Patio House – Tel Aviv

Architect Meirav Galan designed the “Neve Tzedek Patio House” located in the historic Neve Tzedek neighbourhood of Tel Aviv. The townhouse, of which the extension and preservation was recently completed, was one of the first houses built in the picturesque neighbourhood at the end of the 19th century and was originally built as a one-story house with a flat roof. During the 1930’s, the house was extended and architecturally redesigned, adding a second floor with a tiled roof, a gallery balcony, and exterior stairs.
With the passage of time, the beautiful house suffered from neglect. However, it was recently sold to its new owners, a family of six.

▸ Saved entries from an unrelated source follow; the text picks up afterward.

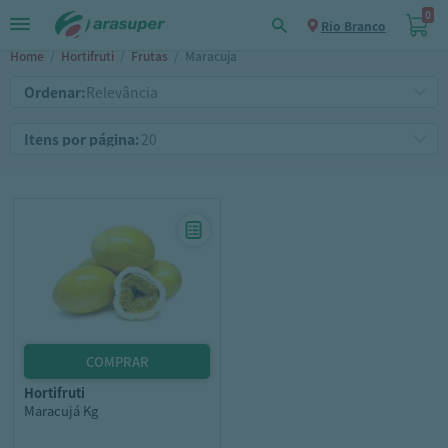
0
Rio Branco
Home
/
Hortifruti
/
Frutas
/
Maracuja
Ordenar:
Itens por página:
hortifruti
Maracujá Kg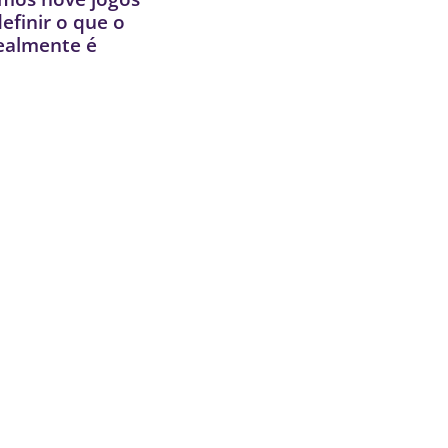
finir o que o
ealmente é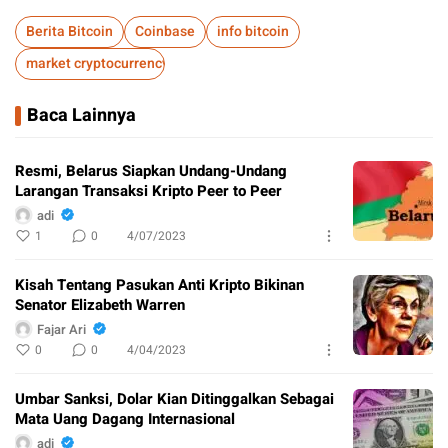
Berita Bitcoin
Coinbase
info bitcoin
market cryptocurrency
Baca Lainnya
Resmi, Belarus Siapkan Undang-Undang
Larangan Transaksi Kripto Peer to Peer
adi
1
0
4/07/2023
Kisah Tentang Pasukan Anti Kripto Bikinan
Senator Elizabeth Warren
Fajar Ari
0
0
4/04/2023
Umbar Sanksi, Dolar Kian Ditinggalkan Sebagai
Mata Uang Dagang Internasional
adi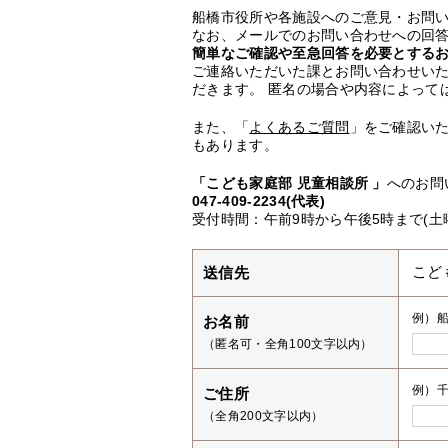
船橋市役所や各施設へのご意見・お問
なお、メールでのお問い合わせへの回答
簡単なご確認や至急回答を必要とする
ご連絡いただいた課とお問い合わせい
だきます。 匿名の場合や内容によって
また、「
よくあるご質問
」をご確認い
もあります。
「こども家庭部 児童相談所 」
へのお問
047-409-2234(代表)
受付時間：午前9時から午後5時まで(土
送信先
こど
例）
お名前
（匿名可・全角100文字以内）
例）千
ご住所
（全角200文字以内）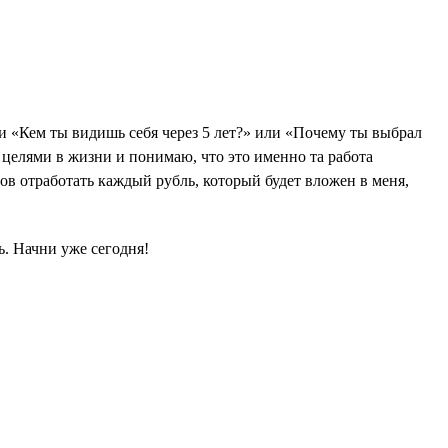
ии «Кем ты видишь себя через 5 лет?» или «Почему ты выбрал
 целями в жизни и понимаю, что это именно та работа
тов отработать каждый рубль, который будет вложен в меня,
ь. Начни уже сегодня!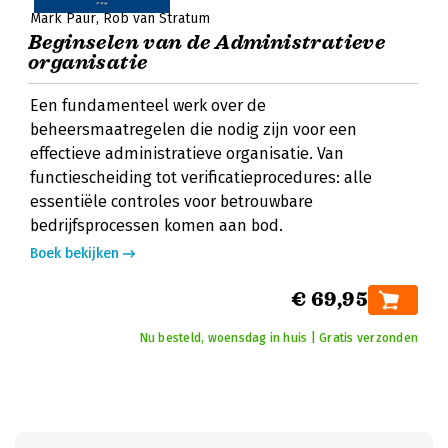
Mark Paur
Rob van Stratum
Beginselen van de Administratieve
organisatie
Een fundamenteel werk over de
beheersmaatregelen die nodig zijn voor een
effectieve administratieve organisatie. Van
functiescheiding tot verificatieprocedures: alle
essentiële controles voor betrouwbare
bedrijfsprocessen komen aan bod.
Boek bekijken
€ 69,95
Nu besteld, woensdag in huis | Gratis verzonden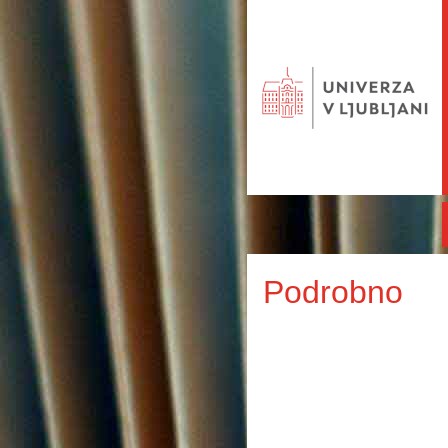
Podrobno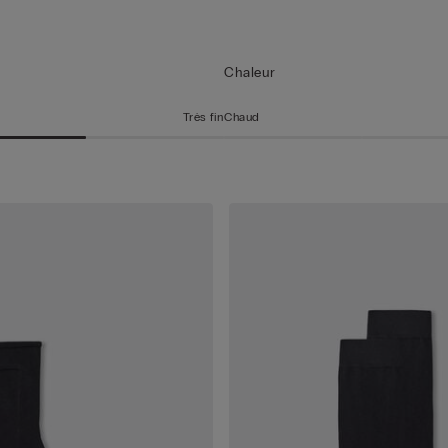
Chaleur
Très fin
Chaud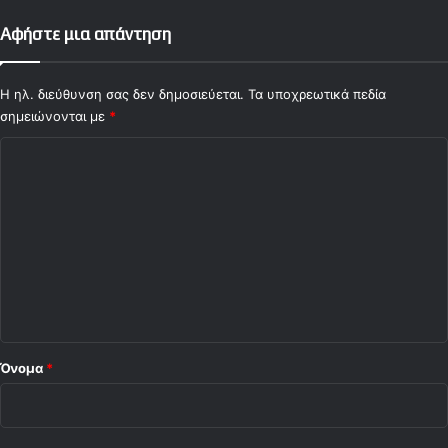
Αφήστε μια απάντηση
Η ηλ. διεύθυνση σας δεν δημοσιεύεται.
Τα υποχρεωτικά πεδία
σημειώνονται με
*
Σ
χ
ό
λ
ι
ο
*
Όνομα
*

“On my first visit to the house, underneath all the neglect, I could sense the European charm combined with the local Mediterranean scent,” describes Architect Meirav Galan. “I discovered impressive high ceilings, classic European wooden doors and windows, iron detailed balustrades and a beautiful Mediterranean balcony with a Parisian touch. I imagined myself reviving the story and interweaving with my clients’ dreams”.

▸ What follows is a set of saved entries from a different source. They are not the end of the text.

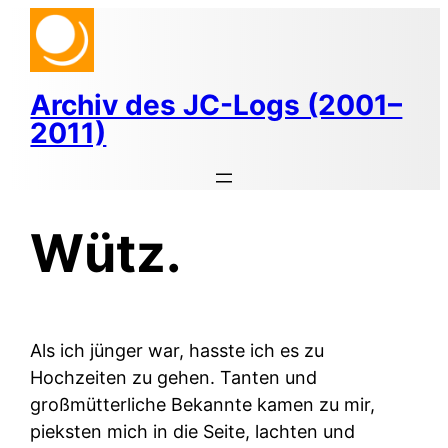
Zum
Inhalt
springen
Archiv des JC-Logs (2001–
2011)
Wütz.
Als ich jünger war, hasste ich es zu
Hochzeiten zu gehen. Tanten und
großmütterliche Bekannte kamen zu mir,
pieksten mich in die Seite, lachten und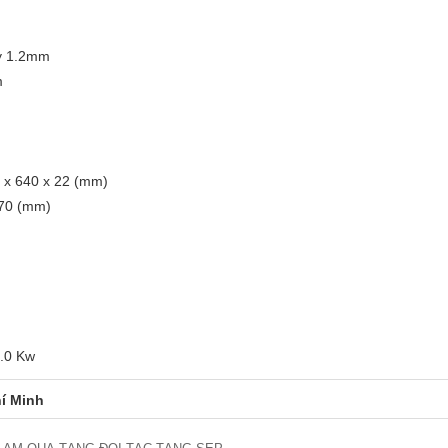
ày 1.2mm
m
0 x 640 x 22 (mm)
 70 (mm)
1.0 Kw
í Minh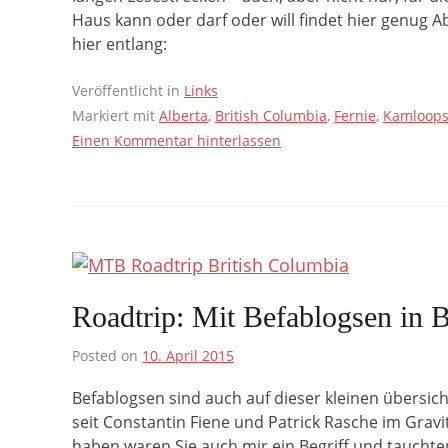
Haus kann oder darf oder will findet hier genug A
hier entlang:
Veröffentlicht in
Links
Markiert mit
Alberta
,
British Columbia
,
Fernie
,
Kamloop
Einen Kommentar hinterlassen
Roadtrip: Mit Befablogsen in B
Posted on
10. April 2015
Befablogsen sind auch auf dieser kleinen übersi
seit Constantin Fiene und Patrick Rasche im Grav
haben waren Sie auch mir ein Begriff und tauchten h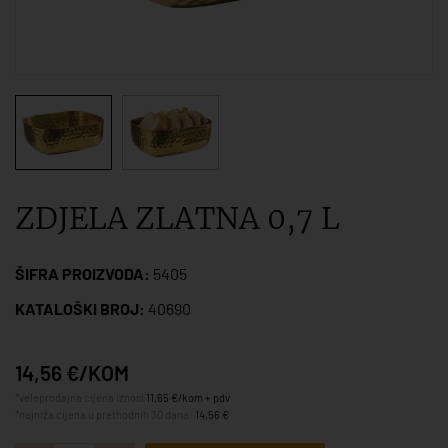
ZDJELA ZLATNA 0,7 L
ŠIFRA PROIZVODA:
5405
KATALOŠKI BROJ:
40690
14,56 €/KOM
*veleprodajna cijena iznosi
11,65 €/kom + pdv
*najniža cijena u prethodnih 30 dana:
14,56 €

The architectural design of the townhouse, spanning over a long rectangle lot (8.5m/28.5m), included preservation as required by the municipality law, partial destruction and new additions that extended the built area from 250m2 to 580m2, of which 190m2 were underground (constructed while supporting the preserved parts of the existing house and the neighbors’ houses).
The northern wing of the house included architectural preservation and detail restoration. The existing two floors were preserved as well as the facade’s original openings and unique balcony. The large tower that had held a staircase connecting the two levels was demolished and replaced by a new extension, built and re-designed as if it had always been there. The tiled roof was replaced by a rooftop balcony with a sea-view and plunge pool.
The front yard that had originally been two meters higher than the street was terraced, creating a new level with a welcoming exterior entrance and a service area on the street level as well as a new lowered yard that brings in natural light and air to the basement. A new staircase was designed and built to lead towards the preserved entrance level.
The southern wing was rebuilt and extended to include two new floors lower than the old wing floors due to preservation heights’ limitations, and a tiled roof attic with a balcony. The facade, though new, was designed with details similar to the original northern facade.
A garden patio was designed as the heart of the house between the old wing and the new one, providing extra natural light and functioning as an intimate private outdoor space in the middle of a very dense urban fabric.
While the street facades preserve the aesthetic character of the original house and of the neighbourhood, the patio’s steel framed windows facades were designed as a contrast entity, emphasizing the new architectural design. This, describes Architect Meirav Galan, is “the new chapter added to the old story of this marvellous house”, and we couldn’t agree more.